Significantly, the Nigerian Supreme Court held that unlike State orders or laws involving matters of concurrent or exclusive jurisdiction where the State legislative or executive action cannot run counter to the federal action,  the doctrine of covering the field does not apply to state action in residual matters. AGF v. AG Lagos, Suit No. SC 340/2010 [2013], 16 NWLR (Part 1380) 249.

 

The states, by contrast, possess a general police power—an inherent authority that is then limited by both the state and federal Constitution. A governor or state legislature can often act without a specific grant of power. The power to act is presumed, absent a specific limitation. That is the essence of a federal system.

 

The United States has a more well-defined and historically robust federal system than does Nigeria. However, Nigeria is still a federal Republic and the centralization of power is not unchecked. Just as it would horrify many in Aso Rock if it were determined that religious observations and customs -including Sharia Law, for instance were banned because the federal government has exclusive constitutional authority in that sphere, so should the federal government stand down in this Calverton Helicopter Incident. In 1824, the U.S. Supreme Court observed in Gibbons v.
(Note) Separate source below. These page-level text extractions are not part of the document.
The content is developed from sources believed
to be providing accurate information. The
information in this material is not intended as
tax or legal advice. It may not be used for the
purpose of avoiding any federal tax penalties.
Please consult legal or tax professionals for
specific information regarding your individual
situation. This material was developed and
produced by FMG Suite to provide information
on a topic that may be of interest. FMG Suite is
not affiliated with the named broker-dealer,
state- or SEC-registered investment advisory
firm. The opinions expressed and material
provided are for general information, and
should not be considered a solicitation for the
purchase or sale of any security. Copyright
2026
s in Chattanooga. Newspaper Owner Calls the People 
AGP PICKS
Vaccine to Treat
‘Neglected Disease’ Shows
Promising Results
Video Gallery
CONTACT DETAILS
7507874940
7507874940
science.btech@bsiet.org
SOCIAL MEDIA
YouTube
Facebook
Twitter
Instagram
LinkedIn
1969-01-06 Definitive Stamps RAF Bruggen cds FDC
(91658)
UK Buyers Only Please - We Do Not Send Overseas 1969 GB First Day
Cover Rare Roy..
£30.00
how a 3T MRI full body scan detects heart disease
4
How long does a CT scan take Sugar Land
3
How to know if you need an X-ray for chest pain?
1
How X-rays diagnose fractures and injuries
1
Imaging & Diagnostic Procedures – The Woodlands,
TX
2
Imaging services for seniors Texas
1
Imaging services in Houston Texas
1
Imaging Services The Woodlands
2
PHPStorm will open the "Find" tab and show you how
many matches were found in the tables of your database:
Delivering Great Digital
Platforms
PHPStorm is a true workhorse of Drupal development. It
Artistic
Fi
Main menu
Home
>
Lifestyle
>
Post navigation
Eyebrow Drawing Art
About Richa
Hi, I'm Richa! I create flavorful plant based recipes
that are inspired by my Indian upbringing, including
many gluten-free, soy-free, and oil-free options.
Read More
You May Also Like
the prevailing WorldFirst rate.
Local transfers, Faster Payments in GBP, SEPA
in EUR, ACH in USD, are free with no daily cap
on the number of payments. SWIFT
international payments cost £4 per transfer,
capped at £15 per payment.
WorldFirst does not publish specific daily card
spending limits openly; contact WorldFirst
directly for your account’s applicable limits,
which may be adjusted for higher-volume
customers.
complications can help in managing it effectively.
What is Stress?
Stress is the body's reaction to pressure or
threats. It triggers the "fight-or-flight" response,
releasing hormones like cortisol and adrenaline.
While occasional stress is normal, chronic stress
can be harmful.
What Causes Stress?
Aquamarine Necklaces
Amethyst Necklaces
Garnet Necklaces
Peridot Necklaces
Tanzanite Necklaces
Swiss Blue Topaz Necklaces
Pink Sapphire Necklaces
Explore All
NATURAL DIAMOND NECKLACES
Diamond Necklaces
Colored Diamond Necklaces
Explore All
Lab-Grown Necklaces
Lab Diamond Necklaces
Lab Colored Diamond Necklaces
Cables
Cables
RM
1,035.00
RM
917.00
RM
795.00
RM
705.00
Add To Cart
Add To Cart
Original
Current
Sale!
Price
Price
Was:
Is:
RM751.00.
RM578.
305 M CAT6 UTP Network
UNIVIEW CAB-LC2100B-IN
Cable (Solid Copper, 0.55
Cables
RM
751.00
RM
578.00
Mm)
Ogden that sovereign state authority includes the authority to enact “quarantine laws” and “health laws of every description.”

 

It may be useful to address the question thusly: just as Nigeria’s president and the federal government in general are acting at the peak of their powers during times of war when national security is threatened, Nigeria’s governors are often at the peak of their power when public health is at stake.

 

Rivers State is “at War” with COVID-19. H.E. Chief Nyesom Wike is entrusted with the health and well-being of the citizens of Rivers State and he has the power to impose a lockdown and arrest or thwart anyone that threatens Rivers State during this health crisis – even if that threat is employed by or excused by the federal government.  The COVID-19 virus does not know the difference, and neither must Chief Wike if he is to win this War against COVID-19 and the real threat of a pandemic that could kill hundreds of thousands of Rivers’ people.

 

 

Clearly, Governor Wike’s lockdown is not a regulation of aviation or the oil industry but an evenhandedly applied health and safety response to the pandemic, just as the lockdown’s prevention of political rallies or attendance at football matches are not regulations of free speech and association or sport.  The incidental effects of a lockdown cannot invalidate its compelling and urgent legitimate objective.  Otherwise, government would be helpless in fighting pandemics that threaten all.  No constitution should be interpreted to make it a suicide pact. 

 

The federal government and the Ministry of Aviation cannot want to improve oil revenue at the expense of the health and well-being of the citizens of Rivers State. The Minister has taken the joke too far. He wants to kill Rivers people simply because he needs oil revenue. The Minister should listen to himself again.

 

 

 

*Lloyd F. Ukwu, a lawyer writes from Port Harcourt

and

*Bruce Delvalle, a constitutional law expert writes from Washington DC, USA.